Today on Imagination Matters, we welcome Imogen Lycett Green, Prize Director at the Betjeman Poetry Prize. Imogen has shared with us an article that she found particularly meaningful on the importance of teaching poetry. We’re pleased to share her introduction to the article:
Some poems are easy to comprehend, but poetic imagery and metaphor – the very elements that fire the imagination and create pictures which last – render other poems, to other readers, ‘confusing’. In front of their peers young people will often reject things they don’t understand. For this reason, many students are put off poetry at school, and after leaving school may never look at a poem again.
This article by experienced US educator Carol Jago, published on the Poetry Foundation website, is about how and why you might teach poetry. But it also offers itself as a resource for teachers, recommending that students hold a poem as if it were an imaginary object, turning it over in their hands and minds, finding a way in, and a way out the other side.
Jago explains that poetry teaches a young person to be ‘comfortable with uncertainty’, and aids the development of an ear for language, leading to more nuanced reading and writing. Advocating for arts in education, Jago adds that “[poems] possess a lifeline to some of the best thinking about what being human means.”
It’s my pleasure to recommend this article to the readers of Imagination Matters. I hope you enjoy it as much as I did.
Poetry lessons too often progress something like this: a teacher reads aloud with feeling a poem she loves. Because she is a good teacher, she doesn’t immediately start peppering students with questions about imagery and diction but instead gently queries, “So what do you think?” Silence. Not a raised hand in sight. But English teachers hate silence, so she starts talking, telling students about the poet’s life and influences, pointing out where the poem turns, explaining every allusion. In no time, the bell rings. Students shake themselves out of their stupor and whisper, “Phew! For a minute there I thought we were going to have to do something.”
What pains me about this scenario, which I have enacted more times than I care to admit, is that students leave class thinking, “Mrs. Jago knows a lot about poetry. Not me. I don’t get it.” They depart feeling both insufficiently smart and insufficiently soulful —the exact opposite of what we intend. They leave without imagining new worlds, different lives. They haven’t engaged the imaginative possibilities of poetry.

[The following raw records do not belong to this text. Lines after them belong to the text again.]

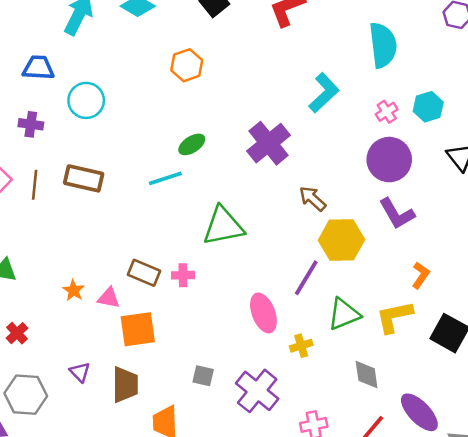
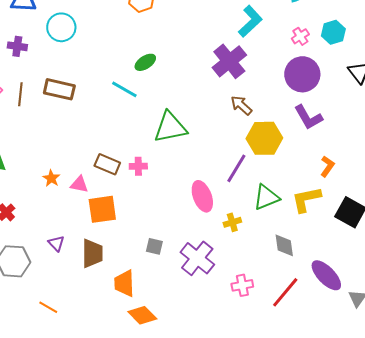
purple cross: (268, 143) -> (229, 61), moved
cyan line: (165, 178) -> (124, 89), turned 48

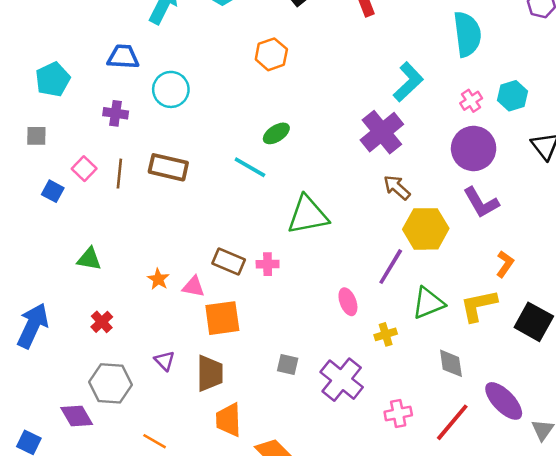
pink ellipse: (202, 196) -> (348, 302), size x0.7
orange trapezoid: (124, 283) -> (229, 420), moved

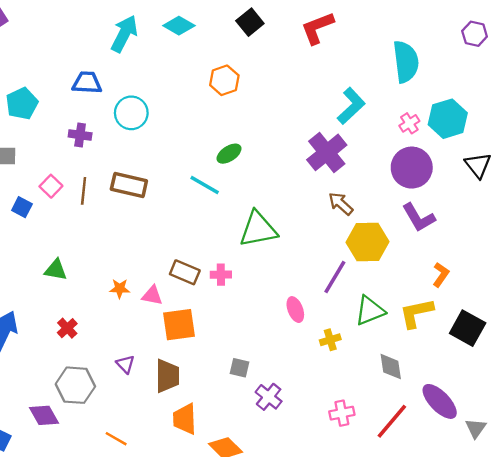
cyan hexagon: (512, 96) -> (448, 119), size x1.4
orange star: (158, 279) -> (120, 289), turned -30
purple cross: (342, 380) -> (269, 397), moved, size x0.7

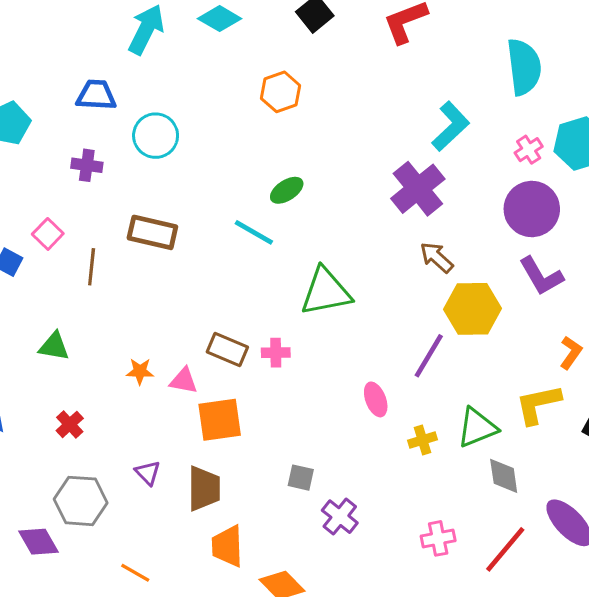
brown line: (84, 191) -> (92, 267), moved
green triangle: (370, 311) -> (477, 428), moved

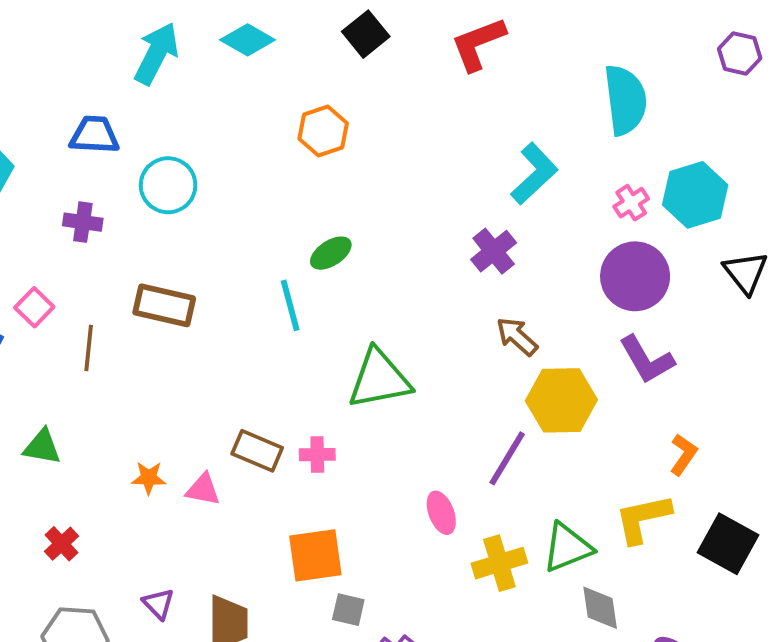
purple cross: (418, 189) -> (494, 251), size x0.7
cyan line: (254, 232) -> (290, 305), turned 45
orange square: (220, 420) -> (315, 555), moved
yellow cross: (423, 440) -> (499, 563), size x1.5

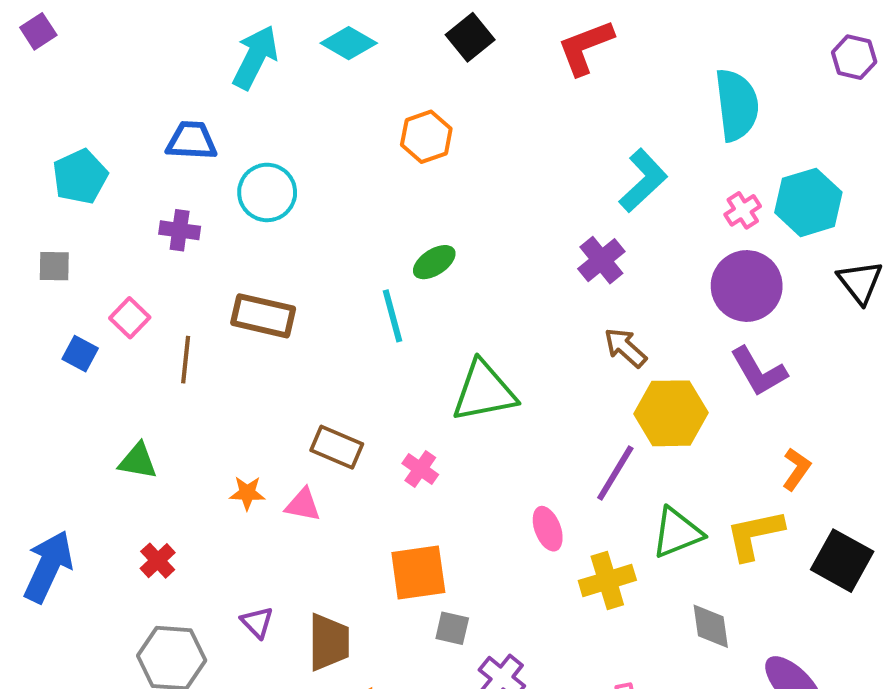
brown rectangle: (257, 451) -> (337, 447), moved
pink cross: (317, 455) -> (420, 469), turned 36
green triangle: (567, 548) -> (677, 533), moved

In the introduction to his book Beautiful & Pointless: A Guide to Modern Poetry(2011), poet and critic David Orr suggests that our whole approach to teaching poetry needs rethinking:
If there’s one thing that often unites academic treatments and how-to guides, it’s the implicit assumption that relating to poetry is like solving a calculus problem while being zapped with a cattle prod – that is, the dull business of poetic interpretation … is coupled uneasily with testimonials announcing poetry’s ability to derange the senses, make us lose ourselves in rapture, dance naked under the full moon, and so forth.

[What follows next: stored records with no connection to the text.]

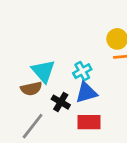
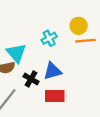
cyan cross: (82, 71) -> (49, 38), moved

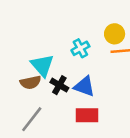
blue triangle: (53, 71) -> (84, 86), turned 36
black cross: (31, 79) -> (59, 85), moved

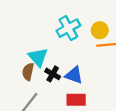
cyan cross: (80, 48) -> (68, 28), moved, size x1.5
brown semicircle: (30, 82) -> (28, 72), turned 114

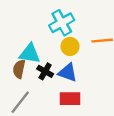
yellow circle: (100, 30) -> (70, 46), moved
cyan triangle: (38, 57) -> (30, 54), turned -40

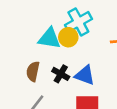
yellow circle: (70, 46) -> (68, 37), moved
cyan triangle: (30, 54) -> (49, 38), moved

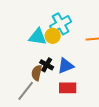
brown semicircle: (33, 71) -> (37, 73), moved
blue triangle: (85, 75) -> (66, 66), turned -42

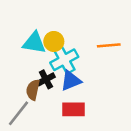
cyan cross: (61, 24) -> (64, 60), moved
black cross: (47, 65) -> (46, 79), turned 32

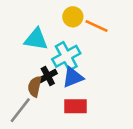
yellow circle: (54, 41) -> (73, 17), moved
orange line: (109, 45) -> (97, 26), moved, turned 30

David Orr, poet and critic
He may have a point: students think they need to find the answer to the poetic riddle and participate in extreme emotional responses that often just aren’t there. In my experience, students don’t dislike poetry; they just find the art form annoying. A frustrated teenager may exclaim, “Why can’t the poet just say what he means?” Others may question why we make them read a particular poem, how it is relevant to their lives, why it is considered art at all, or what there is to learn from it. Along with feelings of annoyance, students—particularly students who consider themselves good at English—are embarrassed when they can’t immediately figure out what a poem means. Accustomed to having answers on the tips of their tongues, they are uncomfortable with the way lines of poetry make them feel inept. In truth, great poetry humbles us all.